*** Opening of Entries supplied ***

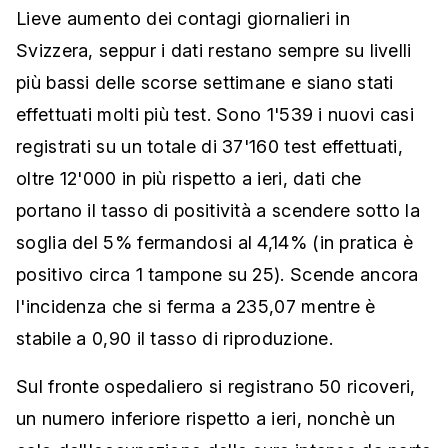
Lieve aumento dei contagi giornalieri in
Svizzera, seppur i dati restano sempre su livelli
più bassi delle scorse settimane e siano stati
effettuati molti più test. Sono 1'539 i nuovi casi
registrati su un totale di 37'160 test effettuati,
oltre 12'000 in più rispetto a ieri, dati che
portano il tasso di positività a scendere sotto la
soglia del 5% fermandosi al 4,14% (in pratica è
positivo circa 1 tampone su 25). Scende ancora
l'incidenza che si ferma a 235,07 mentre è
stabile a 0,90 il tasso di riproduzione.
Sul fronte ospedaliero si registrano 50 ricoveri,
un numero inferiore rispetto a ieri, nonchè un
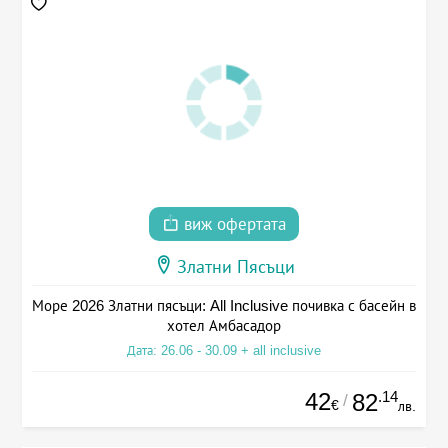
виж офертата
Златни Пясъци
Море 2026 Златни пясъци: All Inclusive почивка с басейн в
хотел Амбасадор
Дата: 26.06 - 30.09 + all inclusive
42
.14
82
/
€
лв.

*** Close of Entries supplied ***

▸ **What the task requires**
For each line in the records that contains the word "test", make a copy.

▸ **Response area**
effettuati molti più test. Sono 1'539 i nuovi casi
registrati su un totale di 37'160 test effettuati,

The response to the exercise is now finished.